Principle: Front‑load research & hardware iteration. Build on IBM Quantum free‑tier devices until we have an attractive, validated, and patentable measurement stack. Only then open Early Access for design partners.

This roadmap folds in: (i) a sophisticated classical shadows program, (ii) concrete experiments & tests mapped to each phase, and (iii) clear publication/patent gates before external onboarding.

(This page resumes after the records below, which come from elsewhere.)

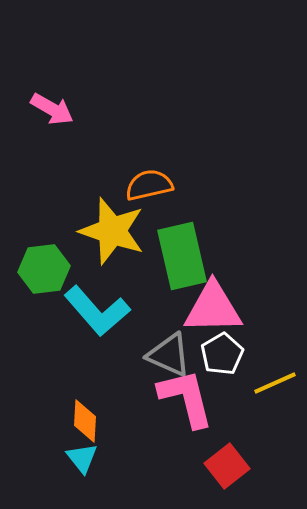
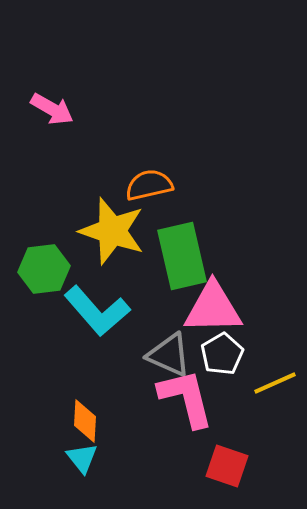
red square: rotated 33 degrees counterclockwise
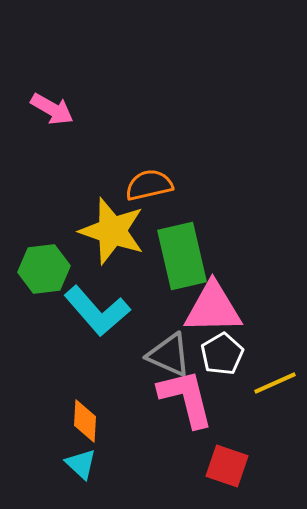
cyan triangle: moved 1 px left, 6 px down; rotated 8 degrees counterclockwise
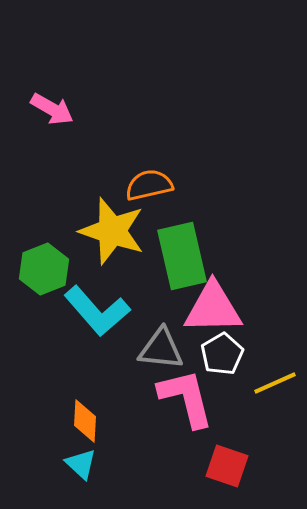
green hexagon: rotated 15 degrees counterclockwise
gray triangle: moved 8 px left, 6 px up; rotated 18 degrees counterclockwise
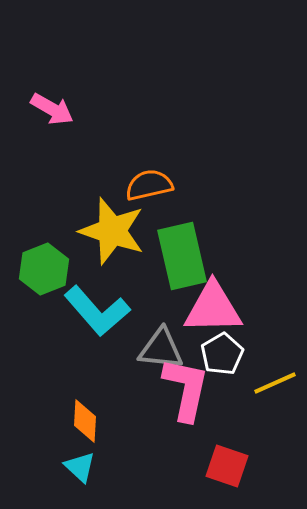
pink L-shape: moved 9 px up; rotated 26 degrees clockwise
cyan triangle: moved 1 px left, 3 px down
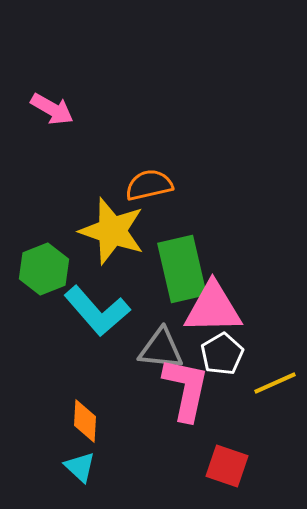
green rectangle: moved 13 px down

Glossary (metrics & terms)

  • SSR (Shot‑Savings Ratio): shot‑count (baseline) ÷ shot‑count (QuartumSE) at equal error tolerance.
  • RMSE@$: cost‑for‑accuracy — dollars (or credits/time) to reach a target RMSE on an observable/metric.
  • CI coverage: frequency a 95% CI contains ground truth (simulation) or gold standard (hardware cross‑checks).
  • Provenance Manifest: JSON artifact capturing circuits, calibrations, mitigations, backend, seeds, versions.
  • MEM / M3: measurement error mitigation (confusion matrices); ZNE: zero‑noise extrapolation.
  • PEC: probabilistic error cancellation; RC: randomized compiling.

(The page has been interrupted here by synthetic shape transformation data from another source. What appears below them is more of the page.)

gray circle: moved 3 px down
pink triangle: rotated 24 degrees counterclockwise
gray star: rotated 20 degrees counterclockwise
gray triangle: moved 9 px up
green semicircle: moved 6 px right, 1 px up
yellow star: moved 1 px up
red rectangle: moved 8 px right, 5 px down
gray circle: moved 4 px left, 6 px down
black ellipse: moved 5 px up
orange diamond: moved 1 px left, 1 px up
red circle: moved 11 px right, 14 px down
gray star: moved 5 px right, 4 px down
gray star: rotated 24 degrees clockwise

Program Structure at a Glance

  • Workstream S (Shadows): Classical Shadows Engine v0→v4 (baseline → noise‑aware → fermionic → adaptive/derandomized → robust Bayesian/bootstrapped).
  • Workstream C (Chemistry/VQE): Shadow‑VQE for small molecules (H₂, LiH, BeH₂).
  • Workstream O (Optimization/QAOA): Shot‑frugal QAOA on MAX‑CUT & MIS toy instances.
  • Workstream B (Benchmarking): RB/XEB/Quantum‑Volume + Shadow‑Benchmarking (fidelity/entropy/purity via shadows).
  • Workstream M (Metrology): Variational entangled probes (GHZ/W states) for phase‑sensing toy tasks.
  • Workstream P (Provenance & Reporting): Manifest schema, CI pipelines, PDF/HTML reports, reproducibility notebooks.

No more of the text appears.